(PROBLEM STATEMENT): Using the listing below, copy every line that mentions "לליווי".

(SOURCE DATA):
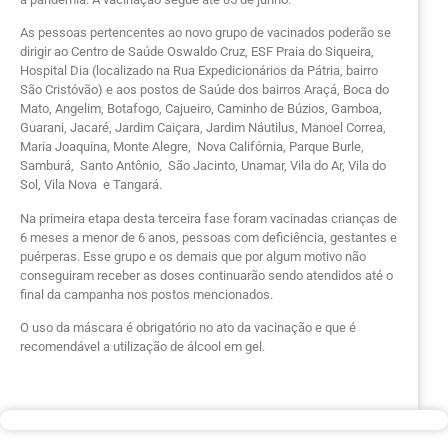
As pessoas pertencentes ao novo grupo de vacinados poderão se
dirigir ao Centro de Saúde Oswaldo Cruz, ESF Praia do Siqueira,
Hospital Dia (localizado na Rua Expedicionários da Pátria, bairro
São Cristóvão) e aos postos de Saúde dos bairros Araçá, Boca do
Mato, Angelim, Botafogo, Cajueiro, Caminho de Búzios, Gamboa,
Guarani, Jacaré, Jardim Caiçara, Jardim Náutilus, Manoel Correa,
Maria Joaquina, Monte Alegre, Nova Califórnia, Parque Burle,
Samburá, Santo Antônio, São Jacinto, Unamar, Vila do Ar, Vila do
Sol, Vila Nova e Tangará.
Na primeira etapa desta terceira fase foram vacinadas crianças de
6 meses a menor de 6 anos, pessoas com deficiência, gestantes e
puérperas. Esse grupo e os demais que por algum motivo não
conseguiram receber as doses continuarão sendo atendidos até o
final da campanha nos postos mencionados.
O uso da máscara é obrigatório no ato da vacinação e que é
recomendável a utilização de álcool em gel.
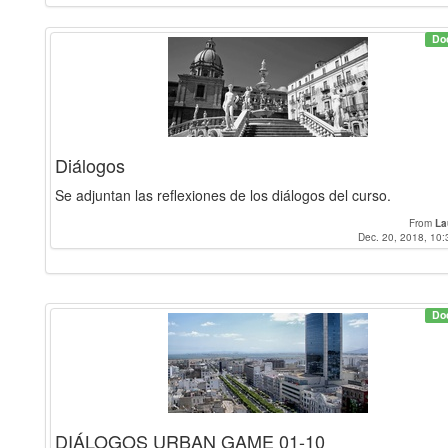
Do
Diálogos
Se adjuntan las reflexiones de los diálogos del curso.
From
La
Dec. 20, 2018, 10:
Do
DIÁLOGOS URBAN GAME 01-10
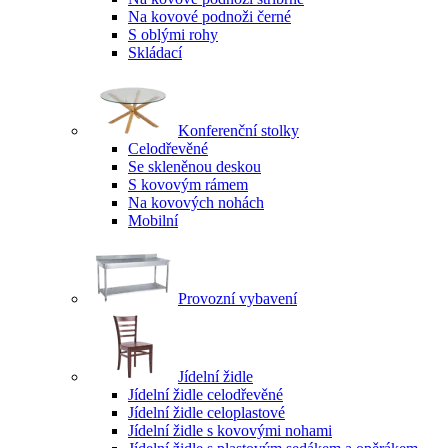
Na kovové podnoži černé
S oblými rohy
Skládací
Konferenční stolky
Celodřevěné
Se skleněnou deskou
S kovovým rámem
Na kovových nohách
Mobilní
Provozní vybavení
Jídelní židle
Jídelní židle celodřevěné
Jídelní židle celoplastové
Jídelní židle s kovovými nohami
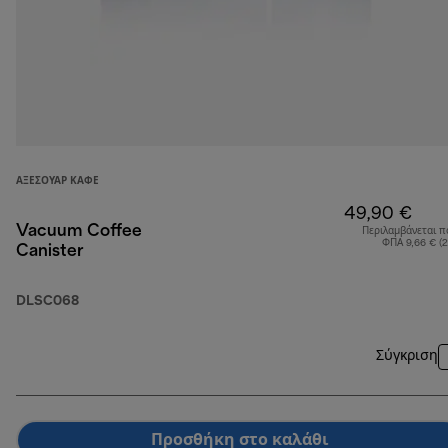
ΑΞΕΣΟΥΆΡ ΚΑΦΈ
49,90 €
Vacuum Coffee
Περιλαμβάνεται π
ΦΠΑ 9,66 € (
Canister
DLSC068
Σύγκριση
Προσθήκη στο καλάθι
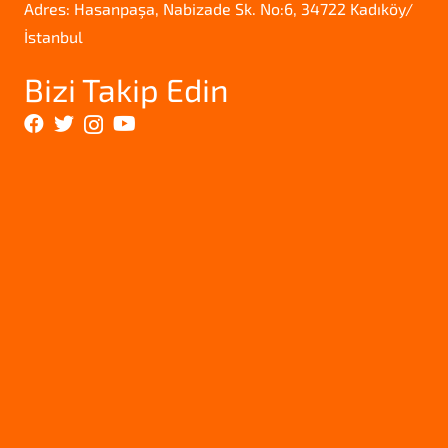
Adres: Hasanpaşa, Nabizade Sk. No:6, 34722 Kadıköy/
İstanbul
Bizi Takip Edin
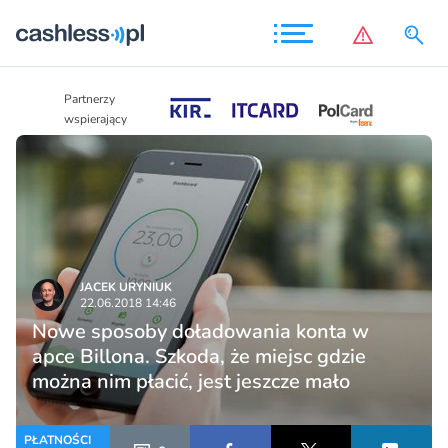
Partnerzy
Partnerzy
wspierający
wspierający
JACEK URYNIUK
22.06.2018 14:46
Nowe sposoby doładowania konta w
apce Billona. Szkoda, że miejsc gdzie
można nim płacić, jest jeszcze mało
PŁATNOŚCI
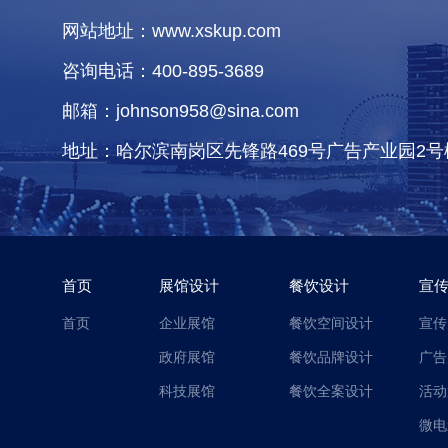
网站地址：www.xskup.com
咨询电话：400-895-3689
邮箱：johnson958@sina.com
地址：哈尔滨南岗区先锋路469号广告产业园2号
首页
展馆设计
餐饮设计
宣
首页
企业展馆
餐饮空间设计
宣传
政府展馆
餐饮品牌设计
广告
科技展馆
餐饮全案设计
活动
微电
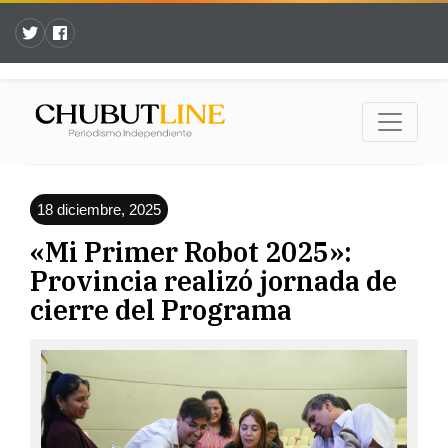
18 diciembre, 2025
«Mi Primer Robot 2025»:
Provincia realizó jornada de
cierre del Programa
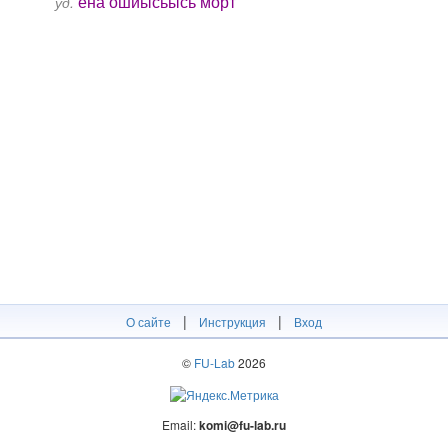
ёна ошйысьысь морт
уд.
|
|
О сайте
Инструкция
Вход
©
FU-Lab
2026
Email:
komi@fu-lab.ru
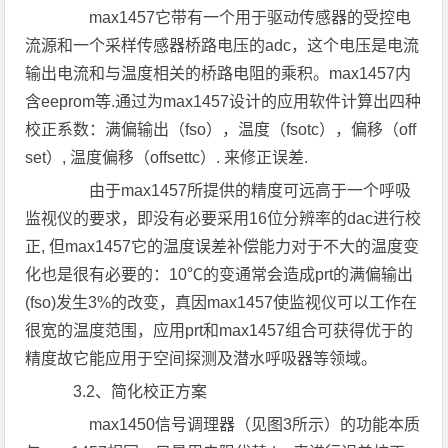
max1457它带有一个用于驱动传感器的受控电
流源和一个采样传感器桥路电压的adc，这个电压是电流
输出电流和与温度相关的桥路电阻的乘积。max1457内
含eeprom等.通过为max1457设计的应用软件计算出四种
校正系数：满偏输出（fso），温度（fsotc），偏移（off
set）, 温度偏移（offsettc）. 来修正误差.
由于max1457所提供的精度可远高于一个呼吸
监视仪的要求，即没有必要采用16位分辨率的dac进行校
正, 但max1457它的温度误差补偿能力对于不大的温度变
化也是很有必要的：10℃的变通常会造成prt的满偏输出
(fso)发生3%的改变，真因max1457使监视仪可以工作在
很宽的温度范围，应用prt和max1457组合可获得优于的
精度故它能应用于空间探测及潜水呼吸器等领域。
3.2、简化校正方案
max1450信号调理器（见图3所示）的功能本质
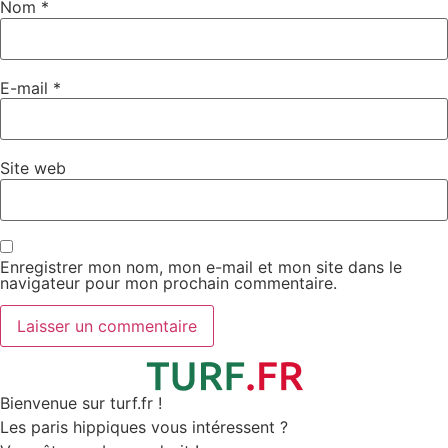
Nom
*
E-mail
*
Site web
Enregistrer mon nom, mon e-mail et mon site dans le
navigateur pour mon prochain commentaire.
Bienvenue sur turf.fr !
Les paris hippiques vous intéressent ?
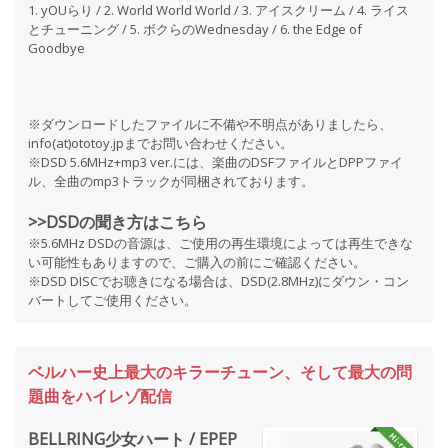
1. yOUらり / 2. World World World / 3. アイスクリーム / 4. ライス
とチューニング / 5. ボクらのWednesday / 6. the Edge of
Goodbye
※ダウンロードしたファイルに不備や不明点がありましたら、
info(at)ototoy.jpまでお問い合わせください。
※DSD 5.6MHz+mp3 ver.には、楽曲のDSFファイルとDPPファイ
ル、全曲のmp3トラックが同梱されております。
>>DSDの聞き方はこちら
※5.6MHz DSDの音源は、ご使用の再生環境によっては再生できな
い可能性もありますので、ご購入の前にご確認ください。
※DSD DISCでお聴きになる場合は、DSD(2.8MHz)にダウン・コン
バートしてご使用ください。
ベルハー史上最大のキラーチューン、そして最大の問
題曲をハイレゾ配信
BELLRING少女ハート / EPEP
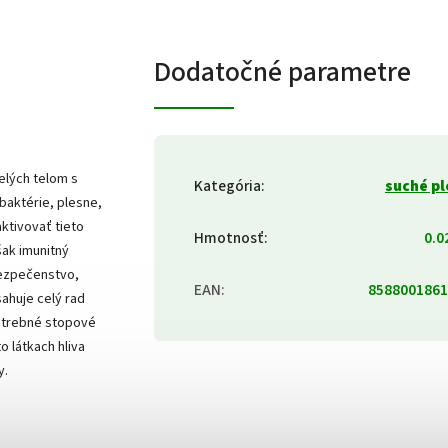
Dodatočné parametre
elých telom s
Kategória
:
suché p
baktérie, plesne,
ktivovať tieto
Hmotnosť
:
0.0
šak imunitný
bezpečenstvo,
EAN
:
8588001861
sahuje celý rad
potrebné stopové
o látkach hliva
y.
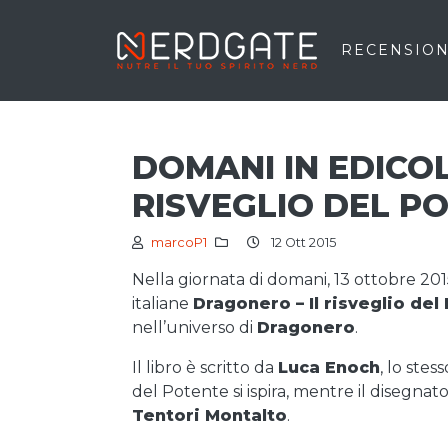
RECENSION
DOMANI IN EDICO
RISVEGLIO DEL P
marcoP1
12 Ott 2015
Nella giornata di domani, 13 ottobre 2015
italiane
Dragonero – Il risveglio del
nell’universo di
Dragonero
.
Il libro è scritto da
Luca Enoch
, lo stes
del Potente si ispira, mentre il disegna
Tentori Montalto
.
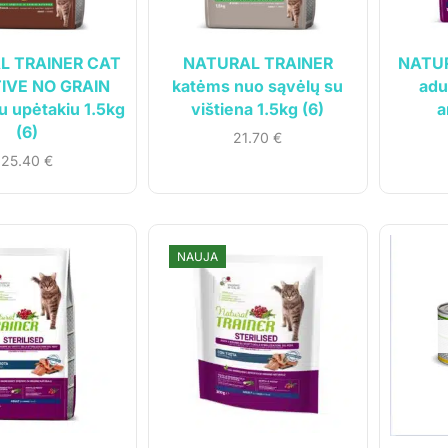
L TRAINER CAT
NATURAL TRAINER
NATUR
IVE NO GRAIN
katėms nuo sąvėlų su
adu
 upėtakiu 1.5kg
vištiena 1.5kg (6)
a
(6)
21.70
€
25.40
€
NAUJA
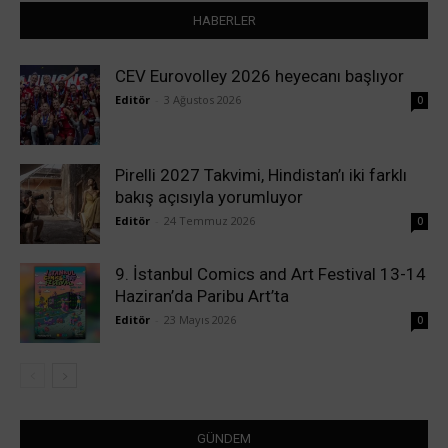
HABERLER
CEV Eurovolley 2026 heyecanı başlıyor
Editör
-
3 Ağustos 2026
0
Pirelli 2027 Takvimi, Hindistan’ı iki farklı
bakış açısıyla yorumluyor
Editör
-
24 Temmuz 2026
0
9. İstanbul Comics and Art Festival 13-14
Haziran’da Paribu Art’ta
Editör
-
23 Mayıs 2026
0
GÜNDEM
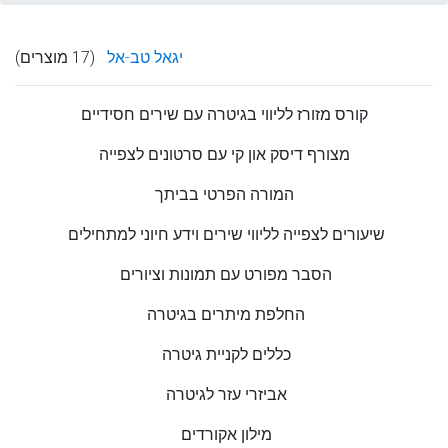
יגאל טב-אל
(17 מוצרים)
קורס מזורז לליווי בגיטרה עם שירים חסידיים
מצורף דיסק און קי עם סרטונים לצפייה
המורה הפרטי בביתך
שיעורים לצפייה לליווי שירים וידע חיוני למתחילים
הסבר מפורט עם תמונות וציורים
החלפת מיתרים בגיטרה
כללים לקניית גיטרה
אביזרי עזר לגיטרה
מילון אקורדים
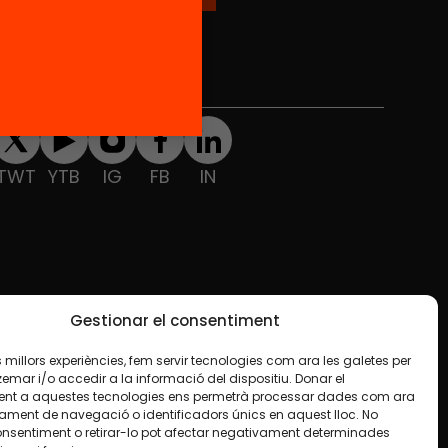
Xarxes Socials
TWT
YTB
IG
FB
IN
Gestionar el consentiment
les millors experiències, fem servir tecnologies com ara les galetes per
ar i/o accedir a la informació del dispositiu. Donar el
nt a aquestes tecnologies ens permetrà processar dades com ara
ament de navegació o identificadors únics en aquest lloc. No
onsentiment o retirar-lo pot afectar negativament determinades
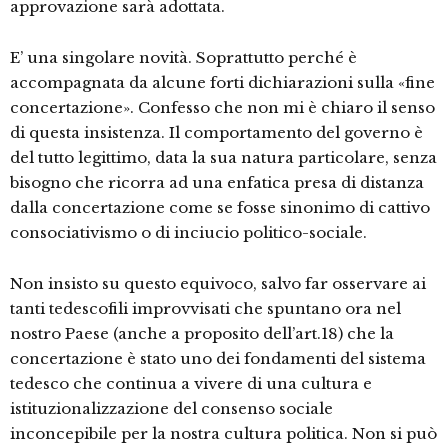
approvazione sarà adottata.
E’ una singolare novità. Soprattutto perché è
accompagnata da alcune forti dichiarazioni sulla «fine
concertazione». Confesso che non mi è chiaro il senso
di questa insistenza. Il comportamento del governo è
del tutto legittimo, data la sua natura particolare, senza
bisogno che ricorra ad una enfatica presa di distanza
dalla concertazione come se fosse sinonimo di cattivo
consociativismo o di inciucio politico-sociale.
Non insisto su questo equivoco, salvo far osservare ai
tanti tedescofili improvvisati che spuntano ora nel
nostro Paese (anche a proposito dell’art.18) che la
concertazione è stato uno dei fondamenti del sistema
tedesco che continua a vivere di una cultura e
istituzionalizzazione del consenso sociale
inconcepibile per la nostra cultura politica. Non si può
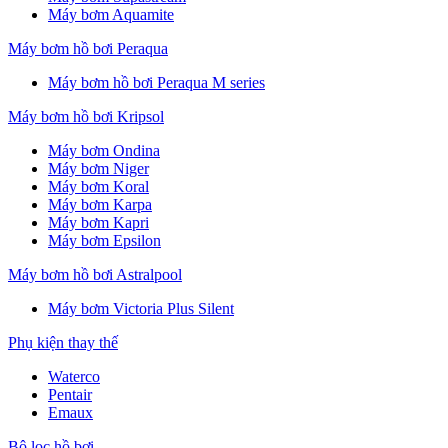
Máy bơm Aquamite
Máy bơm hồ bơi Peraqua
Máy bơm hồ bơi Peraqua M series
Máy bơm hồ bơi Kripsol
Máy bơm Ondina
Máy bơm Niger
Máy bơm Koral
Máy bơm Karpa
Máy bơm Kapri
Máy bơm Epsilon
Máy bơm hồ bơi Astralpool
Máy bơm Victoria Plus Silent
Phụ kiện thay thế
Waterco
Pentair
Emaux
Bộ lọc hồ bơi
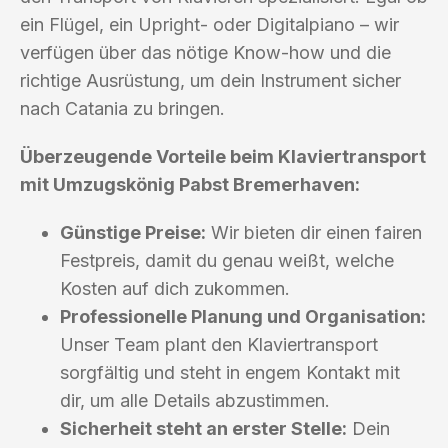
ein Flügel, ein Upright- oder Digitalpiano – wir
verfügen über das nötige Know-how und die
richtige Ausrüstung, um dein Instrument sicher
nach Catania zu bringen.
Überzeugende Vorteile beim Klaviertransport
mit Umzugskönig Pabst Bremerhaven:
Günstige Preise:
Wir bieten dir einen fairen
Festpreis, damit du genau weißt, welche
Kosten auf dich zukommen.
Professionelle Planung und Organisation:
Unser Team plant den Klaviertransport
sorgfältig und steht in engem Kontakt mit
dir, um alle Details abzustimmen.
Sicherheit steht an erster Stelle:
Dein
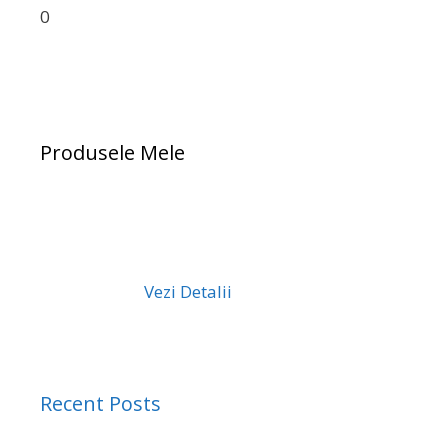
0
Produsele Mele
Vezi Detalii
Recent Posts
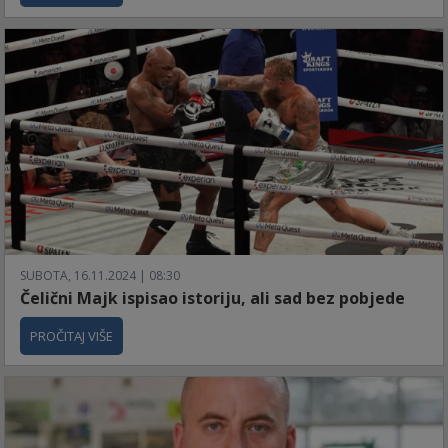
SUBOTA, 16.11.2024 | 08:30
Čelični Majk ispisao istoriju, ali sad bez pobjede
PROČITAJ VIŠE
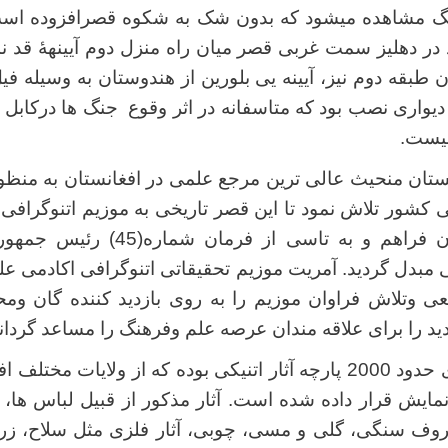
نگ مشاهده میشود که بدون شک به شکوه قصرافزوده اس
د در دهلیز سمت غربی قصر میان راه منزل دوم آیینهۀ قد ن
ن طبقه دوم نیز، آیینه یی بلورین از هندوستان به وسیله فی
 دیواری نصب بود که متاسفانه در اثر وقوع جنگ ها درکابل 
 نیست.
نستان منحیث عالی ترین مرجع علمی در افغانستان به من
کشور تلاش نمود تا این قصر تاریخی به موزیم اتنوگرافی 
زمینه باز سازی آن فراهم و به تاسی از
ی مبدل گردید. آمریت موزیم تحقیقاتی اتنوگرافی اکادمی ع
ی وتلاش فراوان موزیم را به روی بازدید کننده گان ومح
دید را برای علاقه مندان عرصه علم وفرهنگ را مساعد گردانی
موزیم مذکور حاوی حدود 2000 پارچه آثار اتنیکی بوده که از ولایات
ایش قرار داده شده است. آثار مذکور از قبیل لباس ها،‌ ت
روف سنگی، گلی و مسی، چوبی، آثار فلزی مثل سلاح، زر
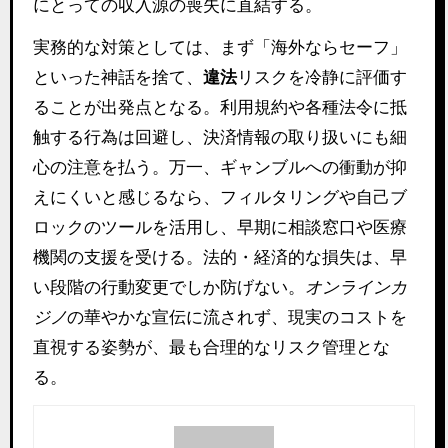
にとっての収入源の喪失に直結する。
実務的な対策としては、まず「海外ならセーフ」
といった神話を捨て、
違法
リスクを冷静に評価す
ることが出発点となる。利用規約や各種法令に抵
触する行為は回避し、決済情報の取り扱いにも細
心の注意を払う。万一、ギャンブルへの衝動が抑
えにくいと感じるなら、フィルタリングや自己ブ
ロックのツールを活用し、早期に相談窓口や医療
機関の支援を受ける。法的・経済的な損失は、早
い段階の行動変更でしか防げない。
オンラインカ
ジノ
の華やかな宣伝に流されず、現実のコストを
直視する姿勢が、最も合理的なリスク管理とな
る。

(OUTPUT FOR THIS EXERCISE):
קורס מזורז לליווי בגיטרה עם שירים חסידיים
שיעורים לצפייה לליווי שירים וידע חיוני למתחילים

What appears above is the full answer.